Até porque o Presidente José Eduardo dos Santos também acabou com o luxo da
separação dos poderes. Costumo dizer que se fosse para fazer o bem para Angola,
ok, mas é ganhar autoridade para resolver os problemas da família presidencial,
crescendo desmesuradamente, etc. É isso que alguns académicos aqui e em
Portugal chamam de carnavalização da Constituição, das eleições, ou seja, fazer
da Constituição uma carapaça para enganar as pessoas.
DW
África: Como político e cidadão angolano, o que o Marcolino Moco gostaria de
desejar aos seus concidadãos para este ano que está prestes a começar? A sua
agenda política para 2015 já está definida?
MM: É
muito difícil definir agendas em Angola, porque todos os espaços estão ocupados
por José Eduardo dos Santos. Vamos continuar a resistir perante os fenómenos
mais escandalosos e tentar encontrar brechas para sempre, pela via pacífica,
levarmos para o exterior a imagem do que se passa en Angola. Acredito que toda
gente já conhece o que se passa em Angola, mas a elite política angolana está
de tal maneira arrogante que se dá ao luxo de ameaçar Portugal e a França
também. Na verdade será tarefa dos angolanos reverter isso e não acredito que
num ano seja possível resolver alguma coisa. Mas conheço muitos angolanos,
muitos jovens dentro do MPLA, as pessoas estão escandalizadas, estão cansadas e
acham que não era necessário chegar a tanto. Costumo dizer que ninguém é santo,
mas não se pode chegar onde chegámos a ponto de se comprometer o futuro de
Angola. Portanto, vamos continuar a pensar na juventude que se vai agigantar,
apesar da repressão os partidos políticos com muita dificuldade vão fazer o que
podem, vão ser divididos com dinheiro, intrigas, porque há muito dinheiro nas
mãos das pessoas do poder, enfim, esse será o nosso combate no próximo ano, um
combate pacíifico, num país em que no meio da lusofonia estamos num patamar
vergonhoso.

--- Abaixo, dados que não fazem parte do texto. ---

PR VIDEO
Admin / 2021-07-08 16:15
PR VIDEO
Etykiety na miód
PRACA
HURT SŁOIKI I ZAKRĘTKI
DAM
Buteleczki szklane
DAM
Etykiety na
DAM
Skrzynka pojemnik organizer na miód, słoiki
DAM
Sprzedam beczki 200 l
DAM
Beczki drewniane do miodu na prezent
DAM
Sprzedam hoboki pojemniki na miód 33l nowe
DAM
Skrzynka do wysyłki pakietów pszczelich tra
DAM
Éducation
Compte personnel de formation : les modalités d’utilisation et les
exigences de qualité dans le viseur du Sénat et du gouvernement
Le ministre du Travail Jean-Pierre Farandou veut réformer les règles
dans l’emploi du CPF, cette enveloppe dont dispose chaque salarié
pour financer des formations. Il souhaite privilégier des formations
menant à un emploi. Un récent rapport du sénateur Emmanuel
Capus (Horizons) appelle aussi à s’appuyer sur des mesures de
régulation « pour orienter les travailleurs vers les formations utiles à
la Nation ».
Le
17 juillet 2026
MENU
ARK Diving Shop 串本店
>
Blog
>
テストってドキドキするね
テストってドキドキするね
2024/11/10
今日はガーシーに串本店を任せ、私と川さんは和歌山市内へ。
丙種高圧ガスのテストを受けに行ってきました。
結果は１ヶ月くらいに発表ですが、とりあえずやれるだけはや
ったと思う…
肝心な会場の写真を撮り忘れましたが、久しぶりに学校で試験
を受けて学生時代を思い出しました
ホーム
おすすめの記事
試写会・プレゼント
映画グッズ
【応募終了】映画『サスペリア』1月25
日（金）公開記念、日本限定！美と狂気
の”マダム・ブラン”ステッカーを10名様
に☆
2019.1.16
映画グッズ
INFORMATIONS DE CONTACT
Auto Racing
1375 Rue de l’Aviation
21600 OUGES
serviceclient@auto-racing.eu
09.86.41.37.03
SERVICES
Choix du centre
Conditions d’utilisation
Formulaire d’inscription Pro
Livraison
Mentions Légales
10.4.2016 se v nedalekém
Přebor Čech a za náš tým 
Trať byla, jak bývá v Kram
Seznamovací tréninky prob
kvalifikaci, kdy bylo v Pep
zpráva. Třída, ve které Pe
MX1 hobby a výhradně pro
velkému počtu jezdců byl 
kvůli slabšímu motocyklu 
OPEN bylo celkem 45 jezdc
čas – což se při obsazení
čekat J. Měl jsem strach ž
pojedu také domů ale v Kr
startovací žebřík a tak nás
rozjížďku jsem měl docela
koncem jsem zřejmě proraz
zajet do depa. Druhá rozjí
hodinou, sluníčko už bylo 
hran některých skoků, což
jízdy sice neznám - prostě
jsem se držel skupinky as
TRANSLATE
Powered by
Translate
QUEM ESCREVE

Também ao nível da SADC, tirando talvez o problema do Zimbabué,
Angola encontra-se num patamar terrível, onde temos um Presidente há 35 anos no
poder e não dá sinal nenhum de abandonar esse poder. Não é que tenhamos inveja
que ele continue no poder, mas há regras humanas e éticas que devem ser
respeitadas. E acarretando isso consequências, porque um indíviduo no poder
executivo há tantos anos pensa que o país é dele.